Мы вступили в ряды Красной гвардии. Я был назначен руководителем авиационного отряда. К нам присоединили нескольких матросов для выучки, и через несколько дней после сформирования отряда мы смело заняли дворец барона Фредерикса, бывшего министра двора его величества. В отряде было только четыре машины, но по тем временам это была солидная авиационная единица. Когда возникшее авиационное управление узнало о существовании нашего отряда, оно было этим приятно поражено.
В ту пору состоялась памятная мне первая революционная командировка в Москву, Тверь и Нижний Новгород для получения новых машин. На руках у меня было письменное указание Ленина о том, что моя командировка имеет первостепенное значение, — и мы, путешествуя по разным городам, забирали все летные машины, какие попадались нам на глаза. В то время уже организовалось ярославское управление Красной армии, и мой отряд вошел в состав регулярно действующих воинских частей.
Тут снова произошли перемены в моей судьбе. Открывалась красная военно-инженерная академия. Вторая несбыточная по старому времени мечта — получение образования в высшей военной школе — могла быть претворена в жизнь. Я попал в первый набор слушателей военно-инженерной академии, которая прельстила меня возможностью получить высшее образование по своей специальности. Когда открывали академию, то говорили, что там будет авиационный факультет с ускоренным курсом в девять месяцев. Вот мы и съехались со всех сторон, но тут оказалось, что нас, летчиков, всего трое и что об открытии авиационного факультета нечего и думать. Таким образом совершенно неожиданно для себя я попал на факультет военно-полевого строительства, получил начатки фортификационных знаний и через девять месяцев благополучно отправился на симбирский фронт.
Широкие просторы заволжских степей были в ту пору ареной жестоких битв между революционными частями Чапаева и уральским контрреволюционным казачеством. Под начальство знаменитого красного полководца Чапаева я и попал.
У Чапаева мне пришлось заниматься чем угодно: укреплять Гниловской хутор, строить дороги в районе Уральска, сооружать мосты, спускать на воду катера Балтийского флота, обслуживать единственный имевшийся в распоряжении чапаевских войск бронированный автомобиль.
Чапаев рассуждал так:
— Раз ты инженер, значит — интеллигент, а раз интеллигент, то должен все знать.

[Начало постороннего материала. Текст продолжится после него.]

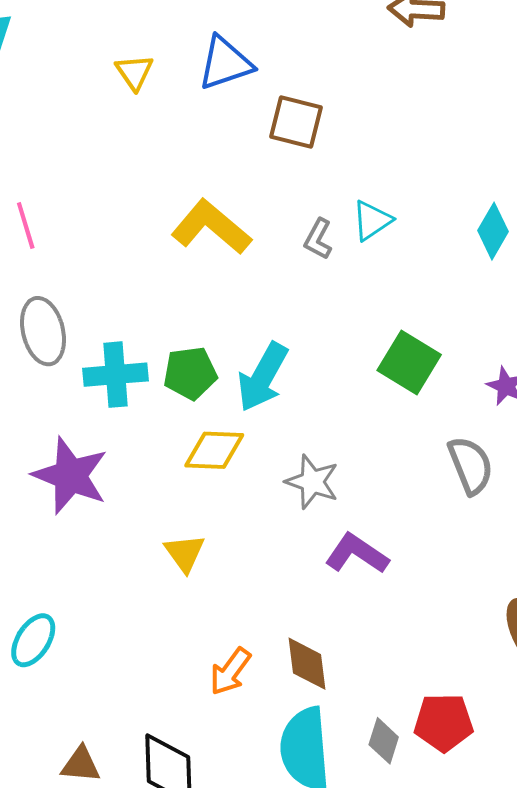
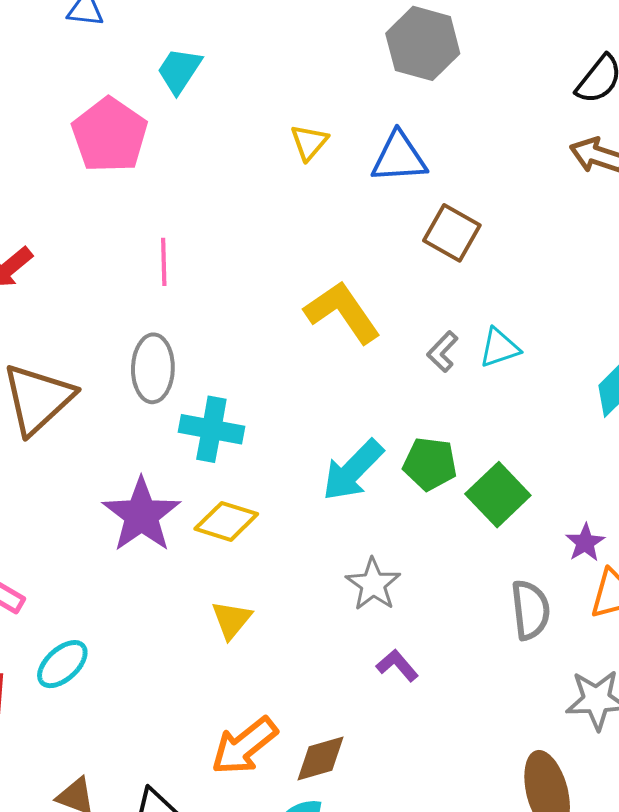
green pentagon: (190, 373) -> (430, 464), moved
yellow diamond: (214, 450) -> (226, 521), moved
purple L-shape: (357, 554) -> (397, 665), size x0.7
brown diamond: (307, 664) -> (320, 758), turned 66
orange arrow: (230, 671) -> (244, 746), size x1.4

Таким образом все мы прошли у Чапаева огромную военную школу. Мне между прочим на уральском фронте привелось разработать новую систему укреплений, систему, которая получила широкое распространение именно во время гражданской войны.
Мы воевали в степях, и наше расположение могло быть атаковано противником в любую минуту с любой стороны. Поэтому создавались так называемые точечные укрепления, строившиеся со всех сторон. Занимали мы какую-нибудь деревню или хутор, окружали занятый пункт проволочными заграждениями и легкими блиндажами и сидели там до тех пор, пока нужно было итти драться. То же самое делал и противник.
Воевали мы, как скифы: все время на лошадях. Бывало, завидим противника, скомандует командир: „шашки вон!" — и мчимся мы вихрем, только ветер свистит в ушах, да поблескивают клинки сабель.
Медленно, но верно Чапаев теснил белых к Гурьеву, поджимал к Каспийскому морю. В этот момент одному из казачьих отрядов удалось окружным путем забраться к нам в глубокий тыл и напасть на нас под Лбищенском. Здесь был штаб Чапаева. Казаки порубили учебную роту, охранявшую штаб, и сам Чапаев, раненый, погиб в реке Урале. Гибель легендарного командира, стяжавшего себе великую славу своими победами, вызвала революционную ярость чапаевских войск. Полки стремительно бросились на врага. Уральский фронт был ликвидирован.
Время шло. Гражданская война победоносно кончалась на всех фронтах. Колчак находился при последнем издыхании, и Красная армия, следовавшая за ним по пятам, уже подкатывалась к Байкалу. Деникинцы начали свой „великий драп", и волчьи сотни Шкуро, поджимая хвосты, удирали к югу, к Черному морю, под защиту английских военных кораблей.
Армия могла вздохнуть несколько свободнее. В это время был издан приказ о том, чтобы возвратить всех специалистов на работу по основной специальности. Под этот приказ попал и я. Конец фронтовой жизни! Я еду в Москву в качестве инструктора высшей школы военной авиации.